Joseph Henry Laboratories, Princeton University, Princeton, NJ, USA.
Laboratoire de physique de l'Ecole normale supérieure (PSL University), Centre national de la recherche scientifique, Sorbonne University, University Paris-Diderot, Paris, France.
Bioinformatics. 2019 Sep 1;35(17):2974-2981. doi: 10.1093/bioinformatics/btz035.

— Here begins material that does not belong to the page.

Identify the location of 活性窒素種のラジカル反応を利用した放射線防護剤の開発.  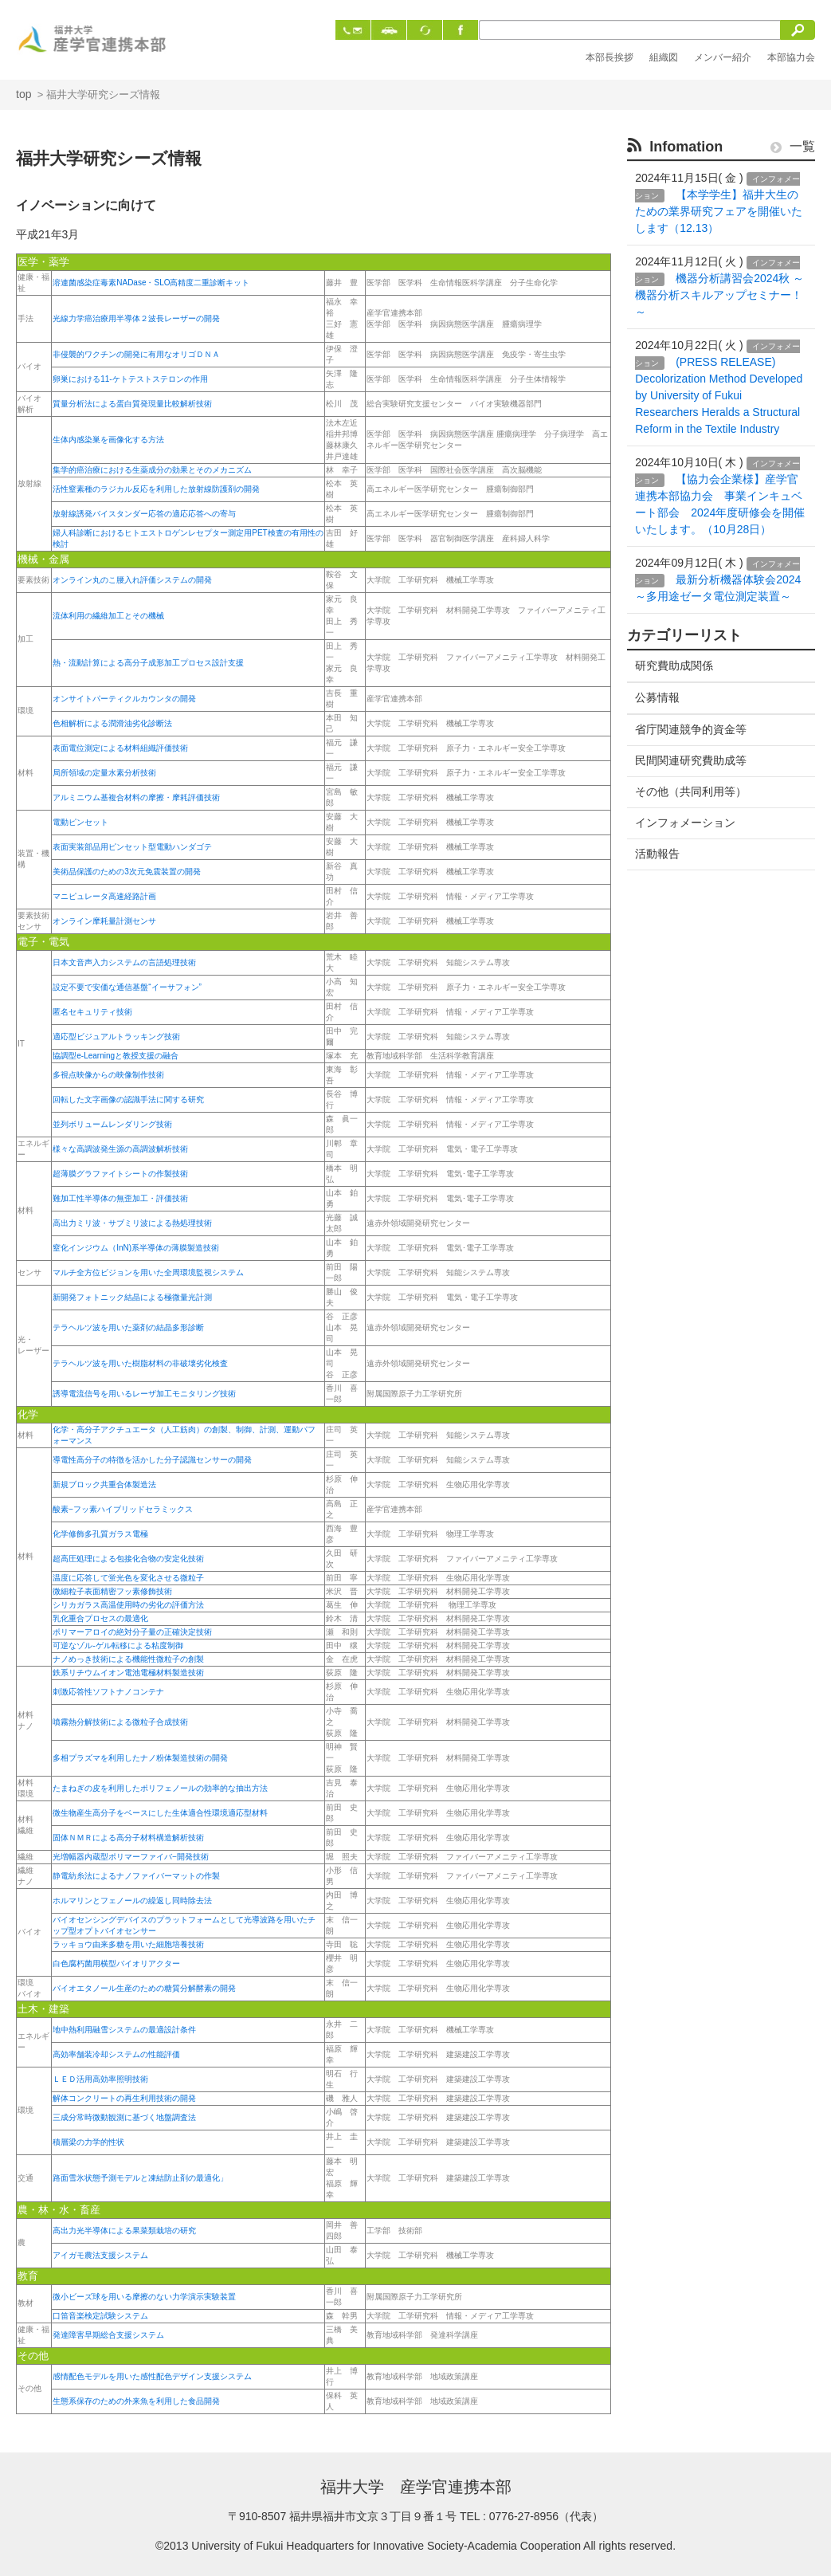 (156, 489). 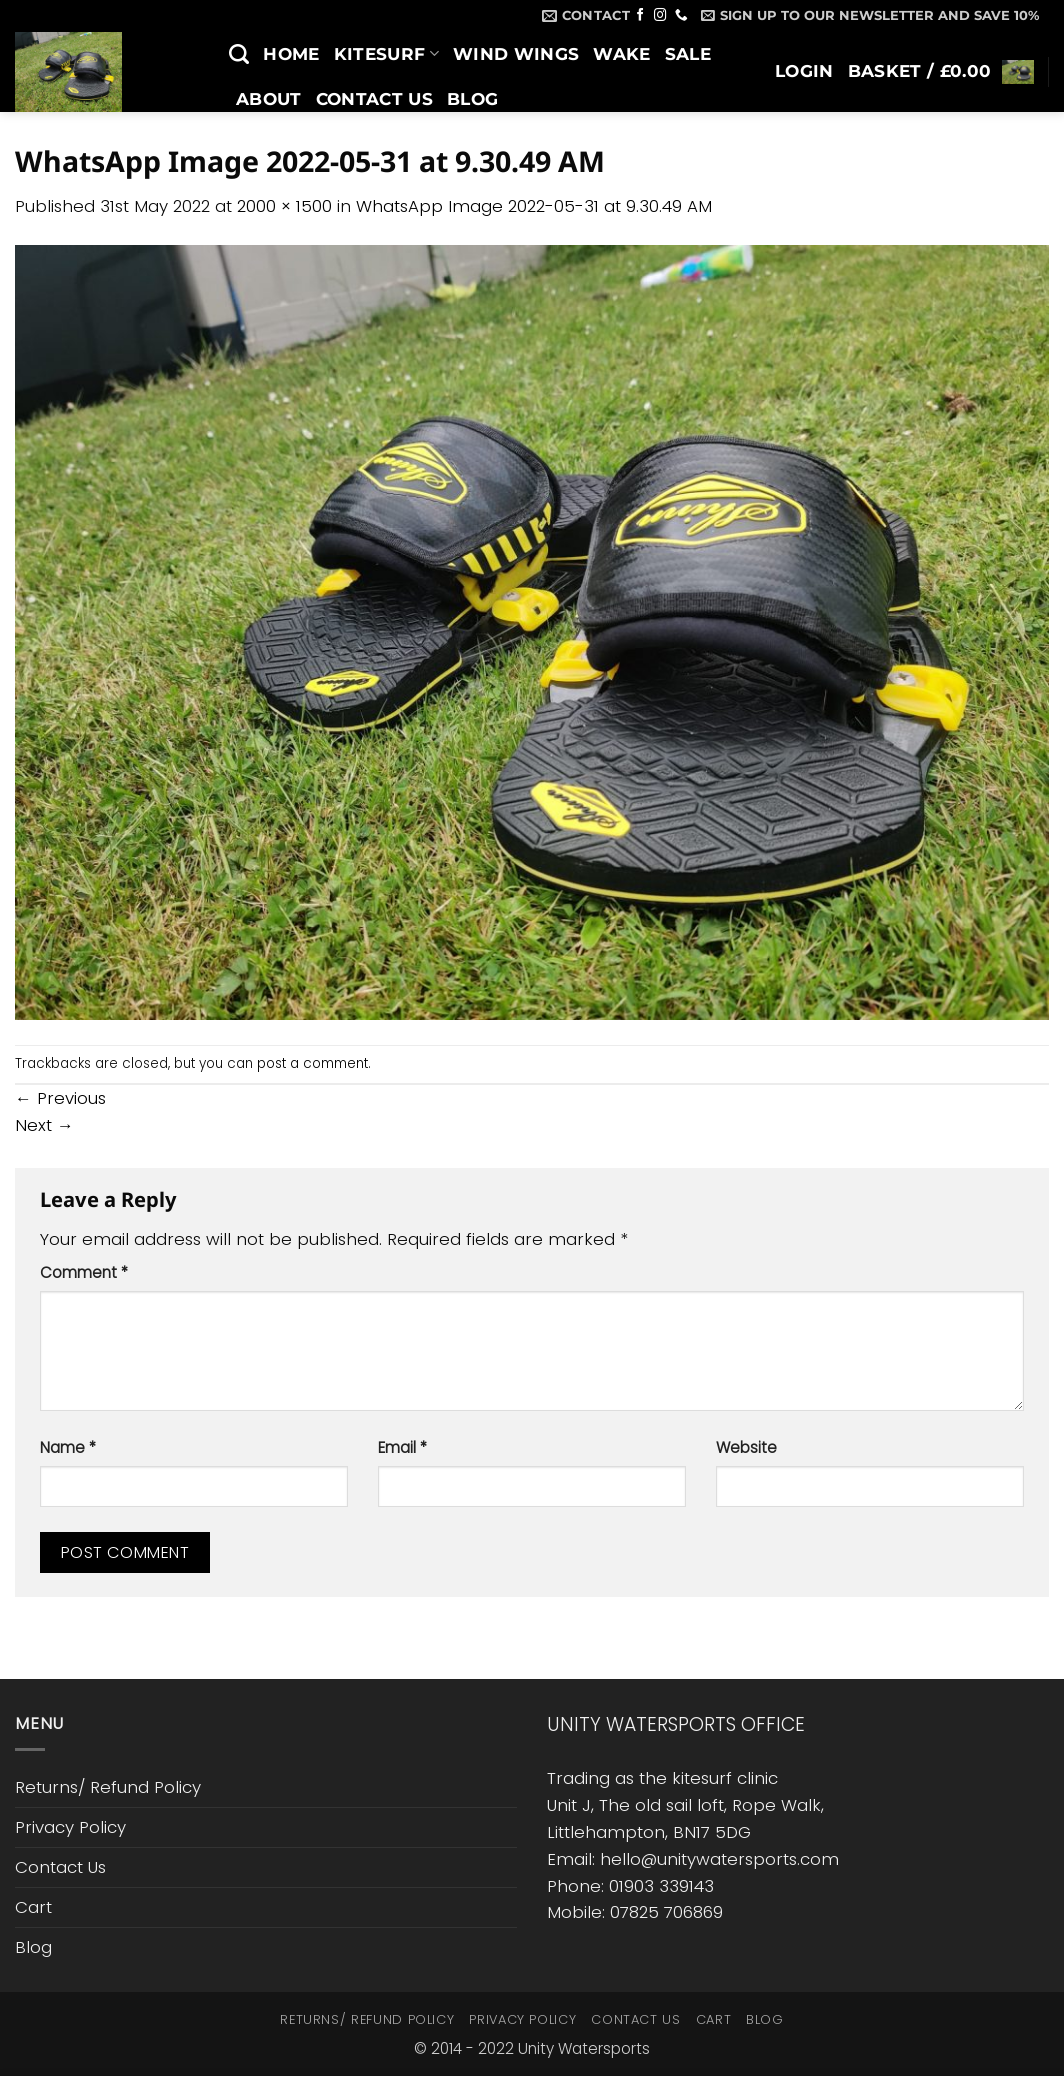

High-throughput sequencing of large immune repertoires has enabled the development of methods to predict the probability of generation by V(D)J recombination of T- and B-cell receptors of any specific nucleotide sequence. These generation probabilities are very non-homogeneous, ranging over 20 orders of magnitude in real repertoires. Since the function of a receptor really depends on its protein sequence, it is important to be able to predict this probability of generation at the amino acid level. However, brute-force summation over all the nucleotide sequences with the correct amino acid translation is computationally intractable. The purpose of this paper is to present a solution to this problem.
We use dynamic programming to construct an efficient and flexible algorithm, called OLGA (Optimized Likelihood estimate of immunoGlobulin Amino-acid sequences), for calculating the probability of generating a given CDR3 amino acid sequence or motif, with or without V/J restriction, as a result of V(D)J recombination in B or T cells. We apply it to databases of epitope-specific T-cell receptors to evaluate the probability that a typical human subject will possess T cells responsive to specific disease-associated epitopes. The model prediction shows an excellent agreement with published data. We suggest that OLGA may be a useful tool to guide vaccine design.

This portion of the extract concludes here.